Les vidéos d'Adeline est le site d'une créatrice, qui publie ses propres vidéos : un espace gratuit accessible sans abonnement, un catalogue annoncé d'environ mille cent cinquante vidéos, l'adresse postale de l'éditeur affichée, et des pages de conditions, de politique contre la traite et de signalement de contenu. Le relevé l'a lu sur pièces, le jour de la lecture, avec la grille de ce site. Rien n'a été regardé au-delà de ce que l'accueil montre, et rien n'a été souscrit.
Le test porte sur un site d'un type que la rubrique ne compte qu'une fois : un catalogue de vidéos à deux niveaux, l'un ouvert, l'autre payant. La grille lit le niveau ouvert ; le relevé dit où passe la frontière.
Trois points favorables
L'accès à l'espace gratuit ne demande aucune inscription, et c'est ce que la grille enregistre. La permanence est déclarée, contenu accessible en continu. Le mode est nommé, gratuit et abonnement, ce qui vaut le quatrième point : la grille reconnaît un abonnement quand il est écrit, et il l'est.
Deux points en retrait
Le montant est noté « Partiel » : la mention relevée nomme deux modes, espace gratuit et abonnement payant, sans chiffre. Le prix de l'abonnement ne se lit pas à l'accueil, et un visiteur qui voudrait savoir ce que coûte le second niveau doit aller le chercher. C'est la réserve que la grille produit, et elle est fondée.
La richesse d'information est notée « Limité » : aucune page complémentaire n'a été relevée comme page de fond. Le site est un catalogue ; ses pages sont des vidéos, pas des textes, et la grille ne compte pas les vidéos.
Ce que la grille ne voit pas
Trois choses, toutes en faveur du site. L'adresse postale de l'éditeur est affichée, ce qu'aucun autre site de la rubrique ne fait : un lecteur sait où écrire, au sens propre. Les conditions d'utilisation, une politique contre la traite et une procédure de signalement sont accessibles ; pour un site qui publie des vidéos d'une personne, ce sont les trois pages qui comptent, et elles sont là. Et l'espace gratuit existe réellement, sans abonnement, ce qui permet de voir avant de payer.
Le relevé tient l'adresse postale pour la déclaration la plus engageante du site : une ligne à numéro spécial se cache derrière un opérateur, un blog derrière un pseudonyme ; ici, un lieu est écrit, et c'est vers lui qu'un lecteur mécontent peut se tourner.
Les deux réserves
La première est la frontière : l'essentiel du catalogue est réservé aux abonnés. L'espace gratuit est une porte, pas une salle, et le relevé le dit pour qu'un visiteur ne s'attende pas à mille vidéos sans payer ; il tient cette frontière pour une donnée, pas pour un reproche. La seconde est de nature : tout le contenu dépend d'une seule créatrice. C'est ce qui fait le site, et c'est aussi ce qui le borne ; un visiteur qui cherche autre chose que cette personne n'a rien à faire ici, et la page ne prétend pas le contraire.

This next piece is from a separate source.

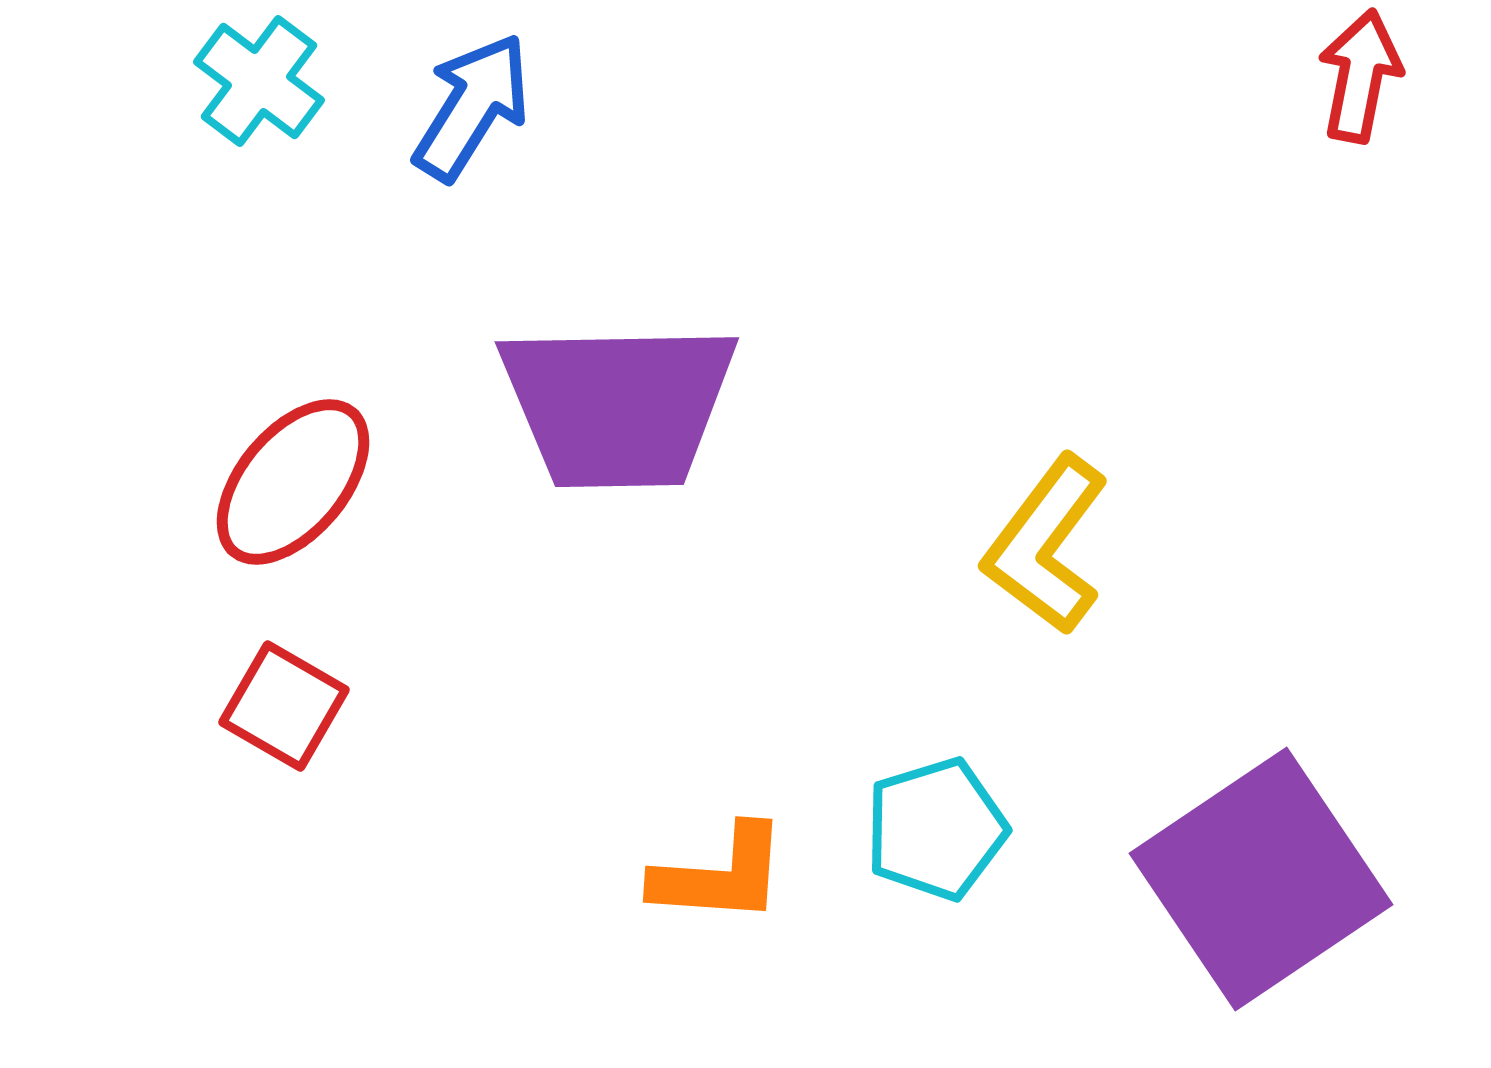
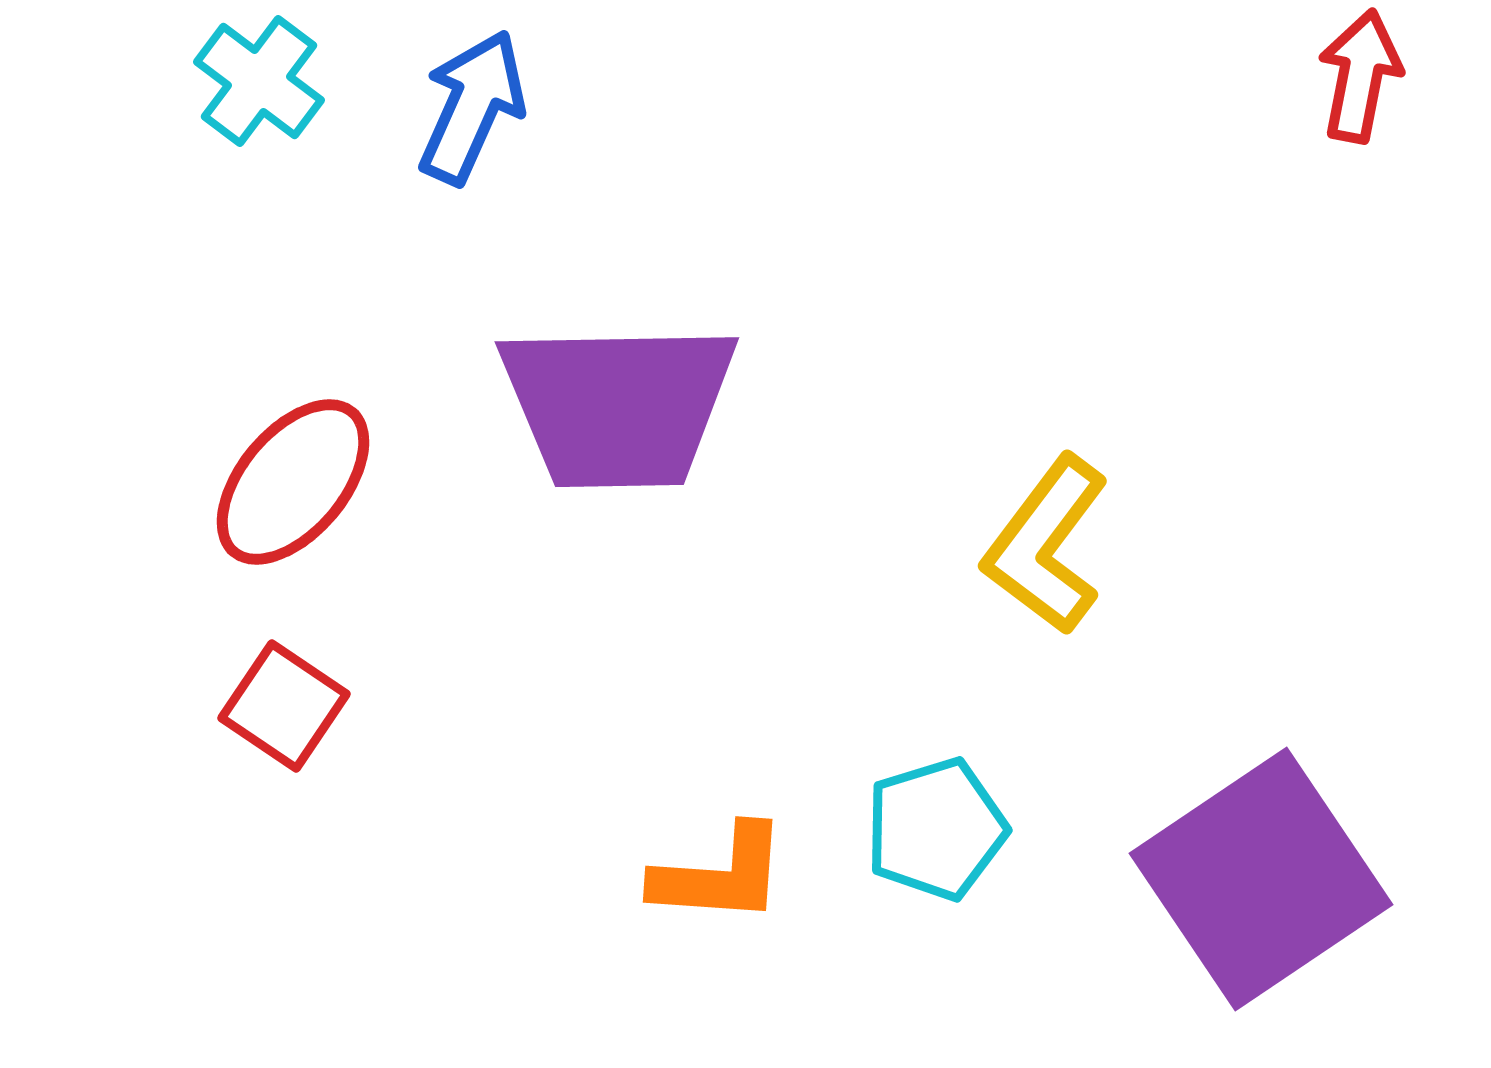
blue arrow: rotated 8 degrees counterclockwise
red square: rotated 4 degrees clockwise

Ce qui ferait bouger la lecture
Un prix d'abonnement écrit à l'accueil ferait passer le deuxième point et changerait la lecture plus que tout ajout de vidéo. Le relevé le regardera en premier à la prochaine lecture, avec les trois pages de conditions, pour vérifier qu'elles sont toujours là.
Sur la rubrique, ce site est le seul catalogue de vidéos et le seul à afficher une adresse postale ; il partage avec la plupart des fiches l'absence de montant à l'accueil, et il est le seul à fonctionner sur deux niveaux, l'un ouvert, l'autre payant.